DBSCAN (RapidMiner Studio Core)
Synopsis
This operator performs clustering with DBSCAN. DBSCAN (for density-based spatial clustering of applications with noise) is a density-based clustering algorithm because it finds a number of clusters starting from the estimated density distribution of corresponding nodes.Description
DBSCAN's definition of a cluster is based on the notion of density reachability. Basically, a point q is directly density-reachable from a point p if it is not farther away than a given distance epsilon (i.e. it is part of its epsilon-neighborhood) and if p is surrounded by sufficiently many points such that one may consider p and q to be part of a cluster. q is called density-reachable (note the distinction from "directly density-reachable") from p if there is a sequence p(1),…,p(n) of points with p(1) = p and p(n) = q where each p(i+1) is directly density-reachable from p(i).
Note that the relation of density-reachable is not symmetric. q might lie on the edge of a cluster, having insufficiently many neighbors to count as dense itself. This would halt the process of finding a path that stops with the first non-dense point. By contrast, starting the process with q would lead to p (though the process would halt there, p being the first non-dense point). Due to this asymmetry, the notion of density-connected is introduced: two points p and q are density-connected if there is a point o such that both p and q are density-reachable from o. Density-connectedness is symmetric.
A cluster, which is a subset of the points of the data set, satisfies two properties: All points within the cluster are mutually density-connected.
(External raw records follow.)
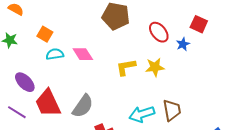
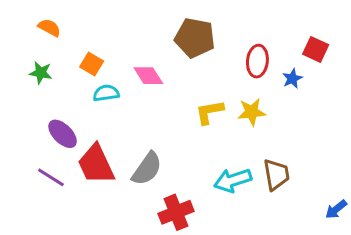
red ellipse: (159, 32) -> (257, 61), turned 45
pink diamond: (83, 54) -> (148, 76), moved

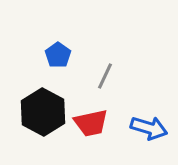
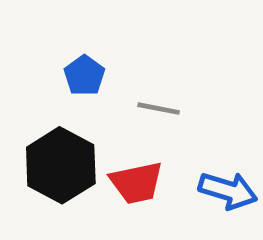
gray line: (105, 76) -> (159, 109), turned 76

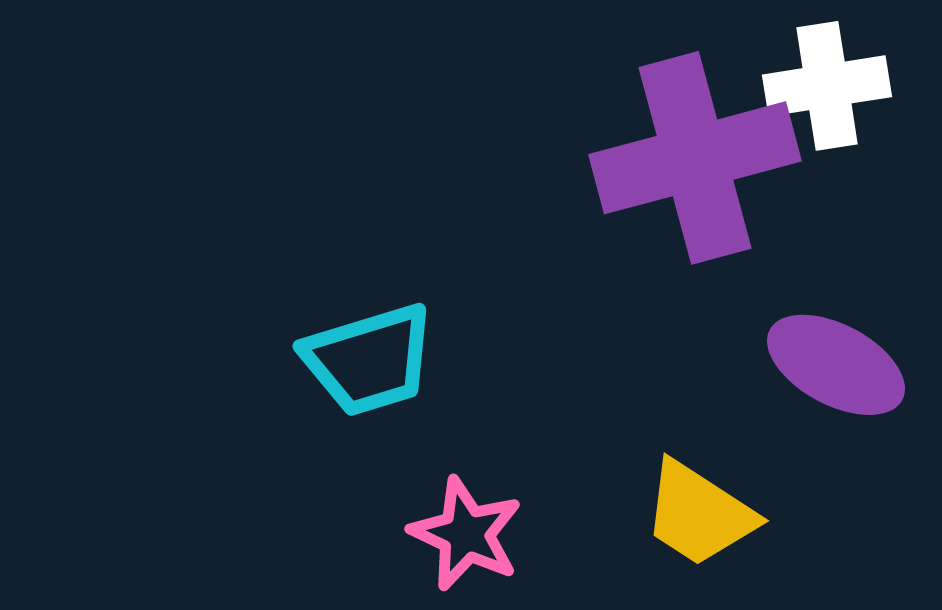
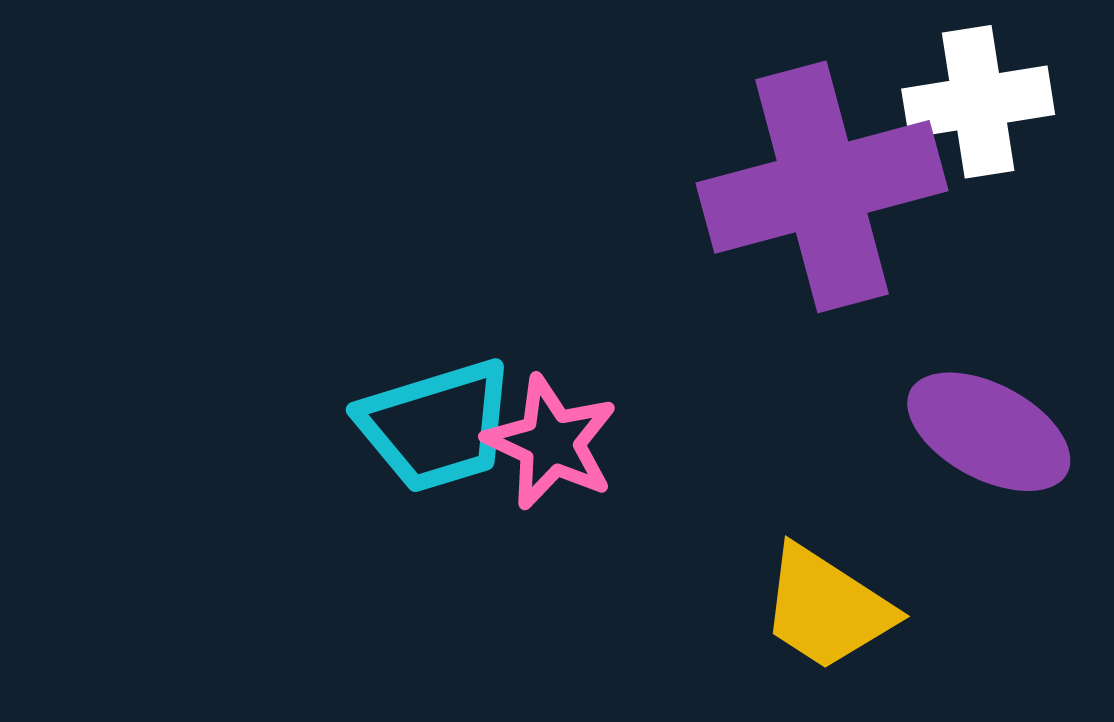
pink star: (466, 534) -> (551, 442), moved

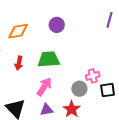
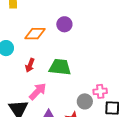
purple circle: (57, 25) -> (64, 24), moved
pink arrow: (44, 87) -> (38, 91), moved

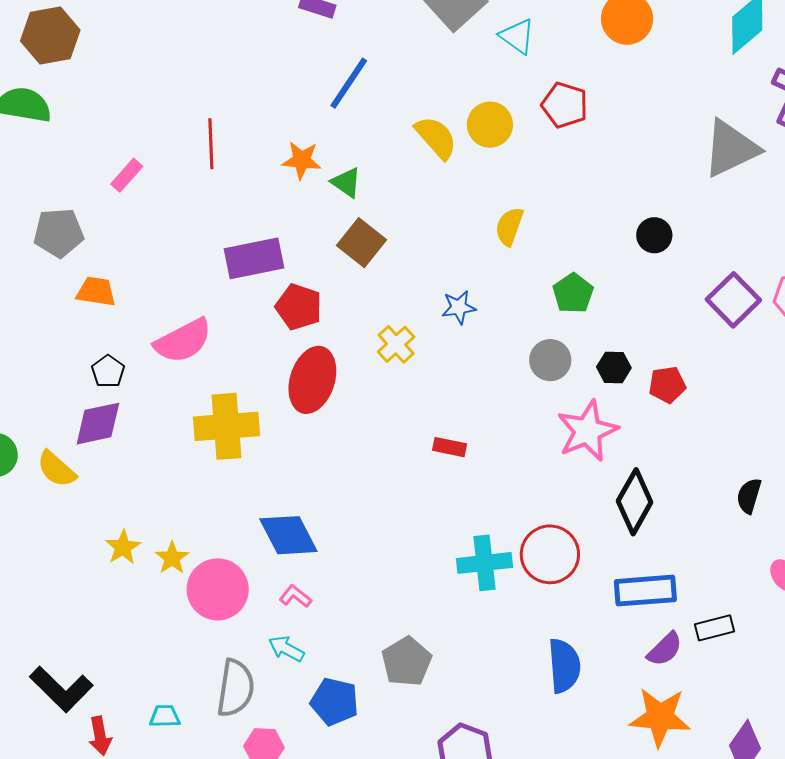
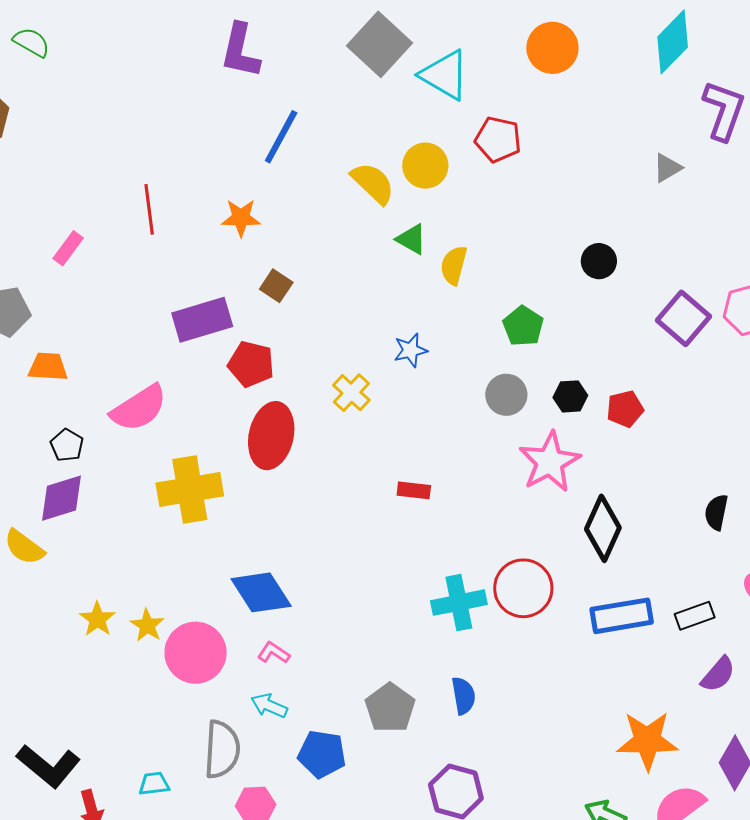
cyan triangle: (517, 36) -> (445, 75), size x1.4
gray triangle: (731, 148) -> (667, 168), size x0.5
green triangle: (346, 182) -> (411, 239), moved
brown square: (362, 243) -> (276, 286), moved, size x0.7
black rectangle: (715, 628) -> (695, 616), moved
purple semicircle: (665, 649) -> (718, 674), moved
blue semicircle: (564, 666) -> (463, 696), moved, size x0.7

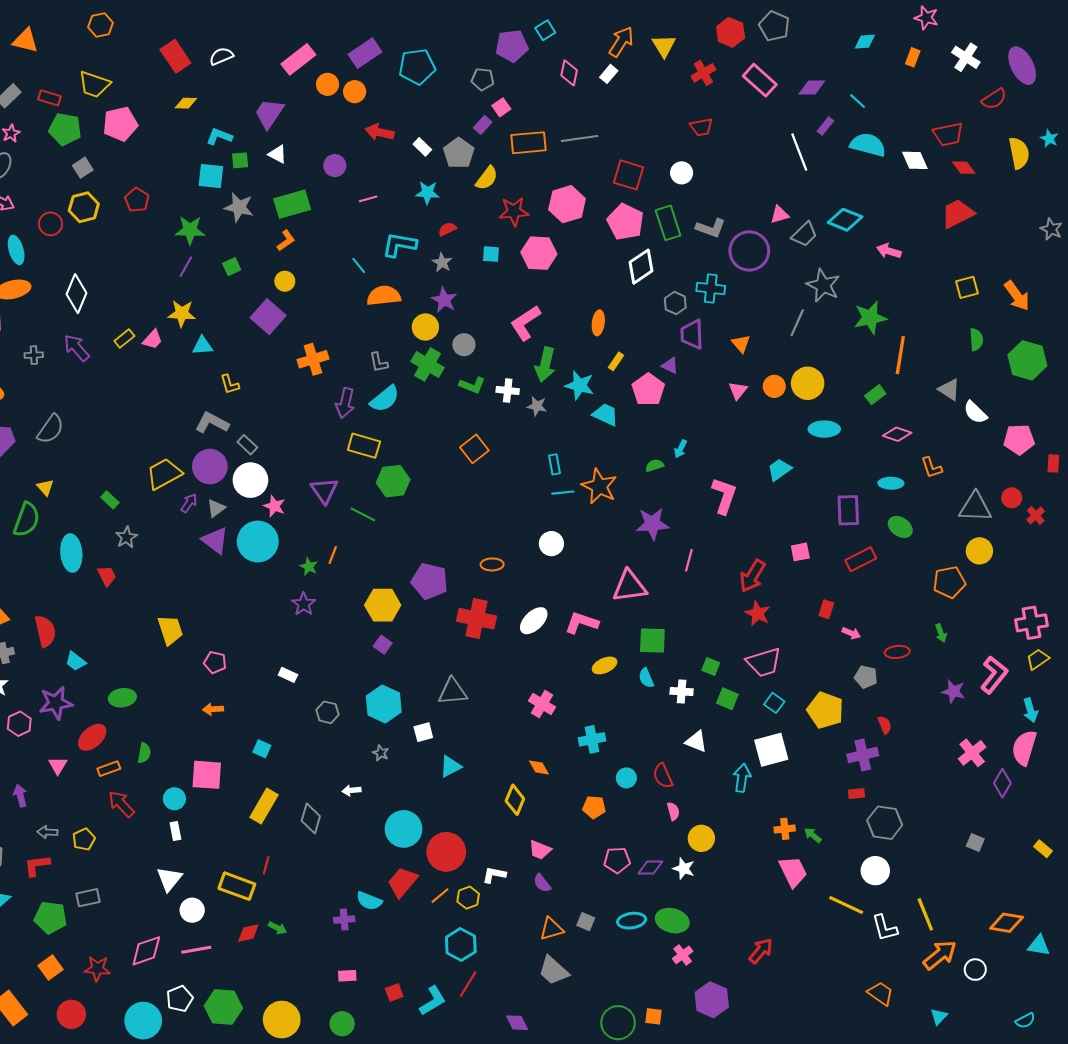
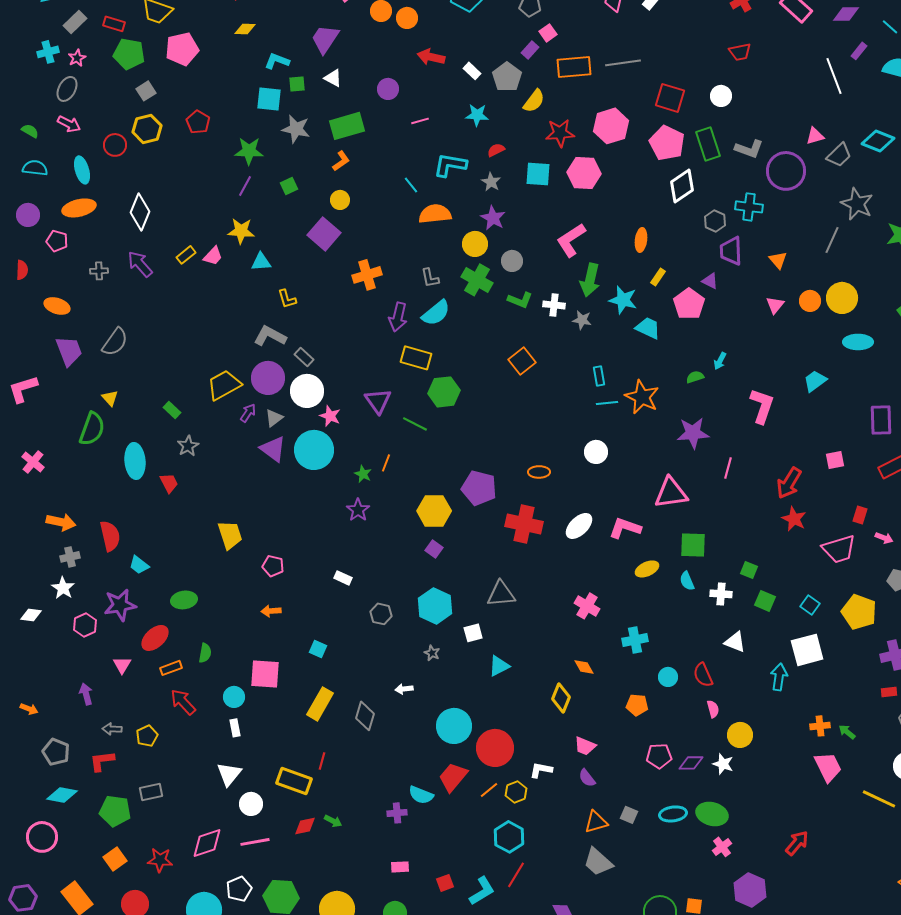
cyan square: (491, 254) -> (538, 174), size x1.5
pink trapezoid: (764, 662) -> (839, 549), moved

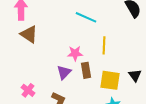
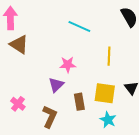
yellow line: (104, 45) -> (109, 56), moved
brown rectangle: (86, 70) -> (79, 102), moved

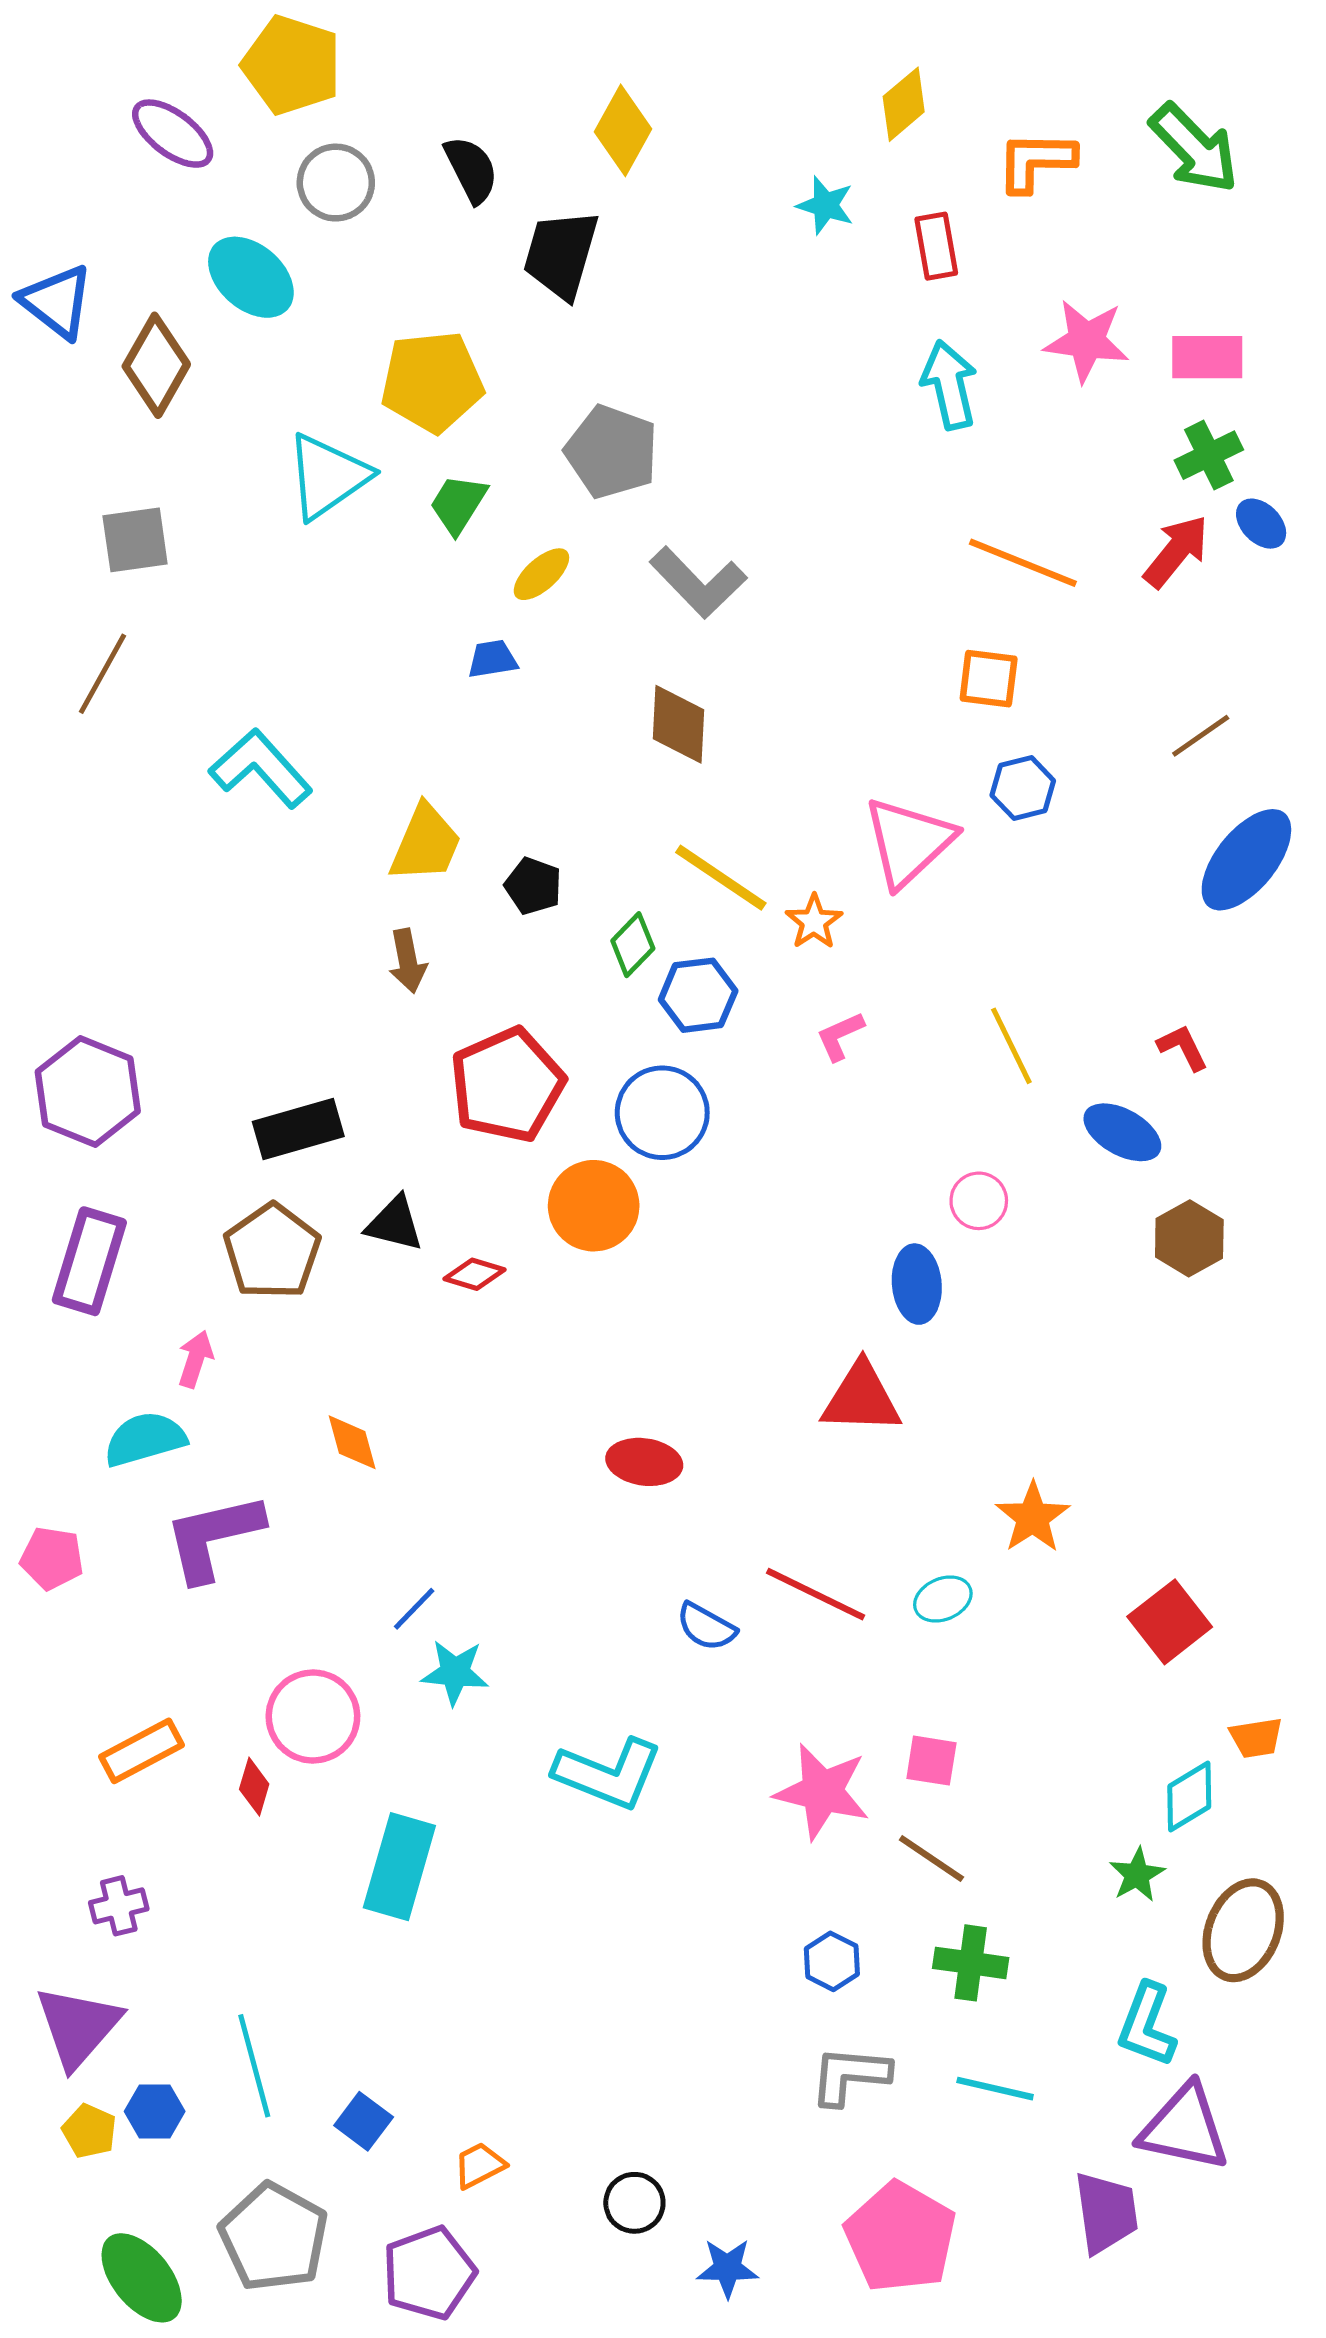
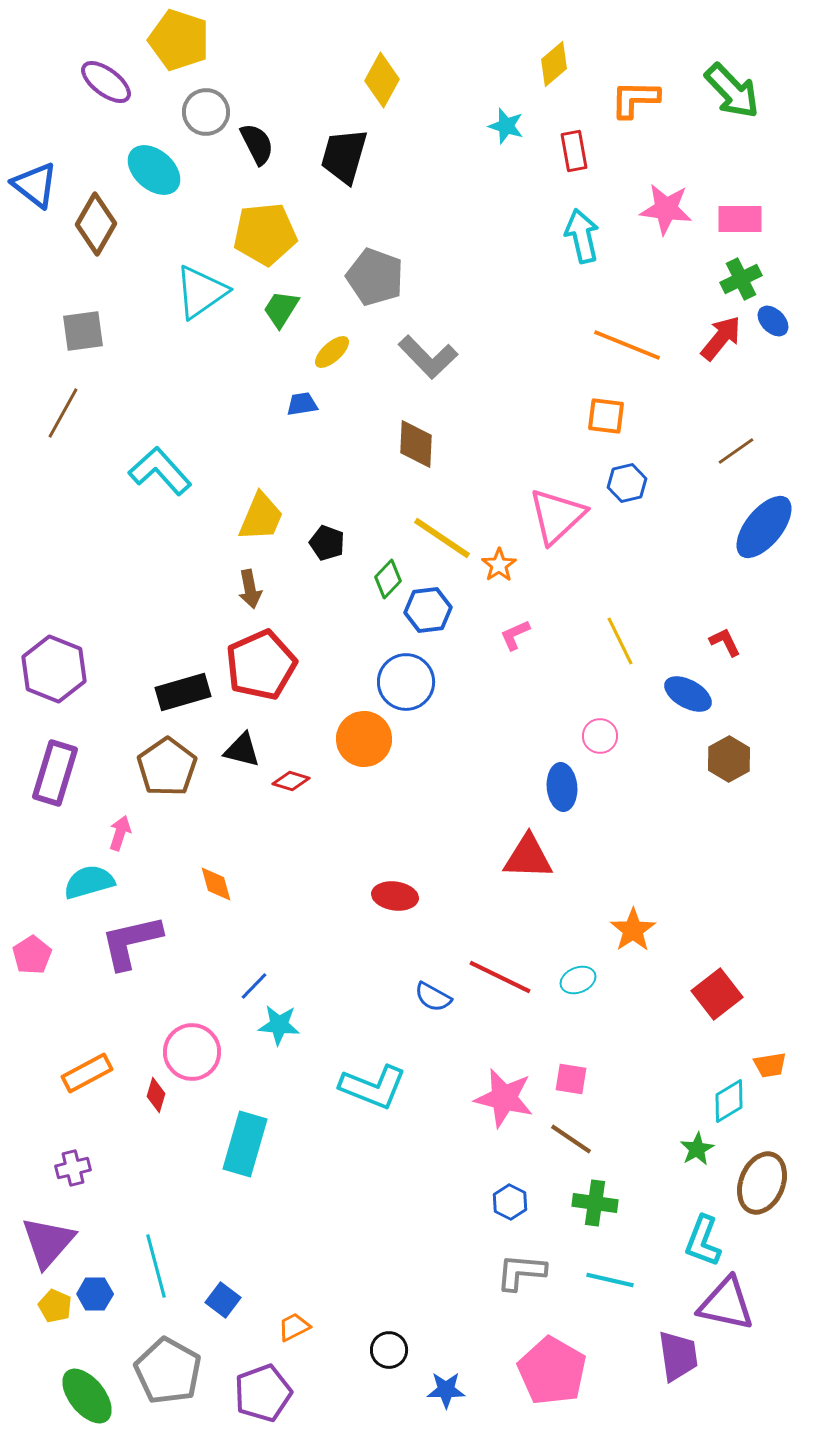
black semicircle: (471, 169) -> (257, 144), moved
red pentagon: (507, 1085) -> (261, 665), moved
pink pentagon: (52, 1558) -> (32, 955), turned 30

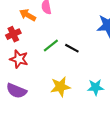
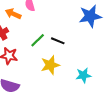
yellow star: (60, 87) -> (50, 65), moved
If a point is density-connected to any point of the cluster, it is part of the cluster as well.
DBSCAN requires two parameters: epsilon and the minimum number of points required to form a cluster (minimal_points). epsilon and minPts can be specified through the epsilon and min points parameters respectively. DBSCAN starts with an arbitrary starting point that has not been visited. This point's epsilon-neighborhood is retrieved, and if it contains sufficiently many points, a cluster is started. Otherwise, the point is labeled as noise. Note that this point might later be found in a sufficiently sized epsilon-environment of a different point and hence be made part of a cluster.
If a point is found to be a dense part of a cluster, its epsilon-neighborhood is also part of that cluster. Hence, all points that are found within the epsilon-neighborhood are added, as is their own epsilon-neighborhood when they are also dense. This process continues until the density-connected cluster is completely found. Then, a new unvisited point is retrieved and processed, leading to the discovery of a further cluster or noise.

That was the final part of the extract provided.